Flanking the exterior Michigan Avenue entrance stairs are two bronze lions by sculptor Edward Kemeys that were a gift from a Mrs. Henry Field for the Art Institute's opening at its current location in 1893. Although the lions have no official names, the sculptor designated the lions by their poses as "stands in an attitude of defiance" (south lion) and "on the prowl" (north lion). These lions, along with those pairs in front of the New York Public Library Main Branch on Fifth Avenue and the pair in the grand staircase of the Boston Public Library's Central Library, are part of an Italian Renaissance revival by 19th-century Romantic artists. Guardian lions had been an important architectural theme of the World Columbian Exposition, where six pairs guarded the entrance of the Palace of Fine Arts.

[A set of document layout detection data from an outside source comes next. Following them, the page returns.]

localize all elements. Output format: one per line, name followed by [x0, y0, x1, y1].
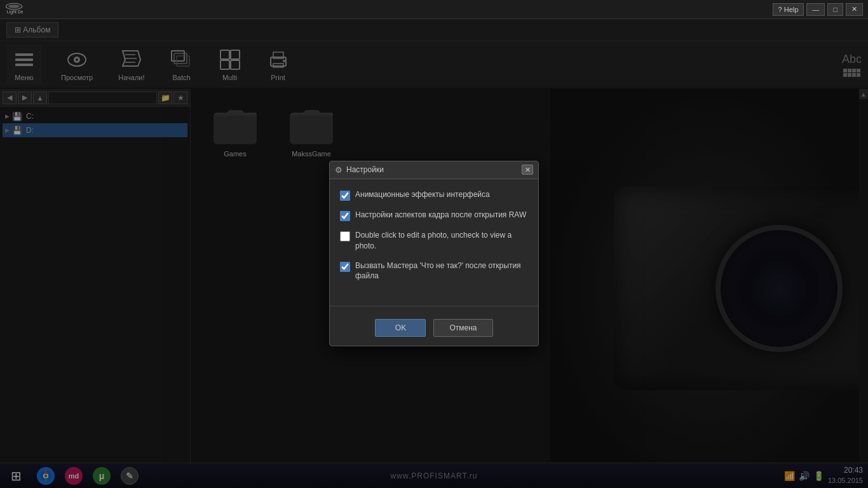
ok-button[interactable]: OK: [375, 319, 426, 337]
dialog-title-text: Настройки: [346, 165, 384, 174]
svg-text:Light Developer: Light Developer: [7, 10, 23, 15]
settings-dialog: ⚙ Настройки ✕ Анимационные эффекты интер…: [329, 161, 539, 346]
modal-overlay: ⚙ Настройки ✕ Анимационные эффекты интер…: [0, 19, 868, 488]
checkbox-wizard[interactable]: [340, 262, 350, 272]
minimize-button[interactable]: —: [806, 3, 825, 16]
dialog-footer: OK Отмена: [330, 314, 538, 346]
checkbox-label-raw[interactable]: Настройки аспектов кадра после открытия …: [355, 210, 528, 220]
checkbox-row-3: Double click to edit a photo, uncheck to…: [340, 230, 528, 252]
maximize-button[interactable]: □: [827, 3, 843, 16]
dialog-title-content: ⚙ Настройки: [335, 165, 384, 175]
dialog-close-button[interactable]: ✕: [522, 165, 533, 175]
checkbox-row-4: Вызвать Мастера 'Что не так?' после откр…: [340, 261, 528, 282]
svg-point-1: [8, 4, 20, 8]
logo-icon: Light Developer: [5, 3, 23, 17]
checkbox-label-wizard[interactable]: Вызвать Мастера 'Что не так?' после откр…: [355, 261, 528, 282]
checkbox-label-animation[interactable]: Анимационные эффекты интерфейса: [355, 189, 528, 200]
checkbox-animation[interactable]: [340, 191, 350, 201]
title-controls: ? Help — □ ✕: [773, 3, 863, 16]
settings-icon: ⚙: [335, 165, 342, 175]
help-button[interactable]: ? Help: [773, 3, 804, 16]
cancel-button[interactable]: Отмена: [433, 319, 492, 337]
checkbox-row-2: Настройки аспектов кадра после открытия …: [340, 210, 528, 221]
checkbox-double-click[interactable]: [340, 231, 350, 241]
dialog-body: Анимационные эффекты интерфейса Настройк…: [330, 179, 538, 298]
dialog-separator: [330, 306, 538, 306]
title-bar: Light Developer ? Help — □ ✕: [0, 0, 868, 19]
title-logo: Light Developer: [5, 3, 23, 17]
checkbox-raw-settings[interactable]: [340, 211, 350, 221]
close-button[interactable]: ✕: [846, 3, 863, 16]
checkbox-row-1: Анимационные эффекты интерфейса: [340, 189, 528, 201]
checkbox-label-double-click[interactable]: Double click to edit a photo, uncheck to…: [355, 230, 528, 252]
dialog-titlebar: ⚙ Настройки ✕: [330, 161, 538, 179]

Kemeys had sculpted one of these pairs, which may have served as his model for the Art Institute lions. The lions were moved back 12 ft toward the museum in 1909–10 in conjunction with the widening of Michigan Avenue and the addition of a balustrade and terrace to the south, west and north sides of the building.

When a Chicago sports team makes their league's playoffs, the lions are frequently dressed in that team's uniform. This has been done for the Chicago White Sox in 2005, the Chicago Bears in 1986 and 2007, the Chicago Blackhawks in 2010, and the Chicago Cubs in 2016.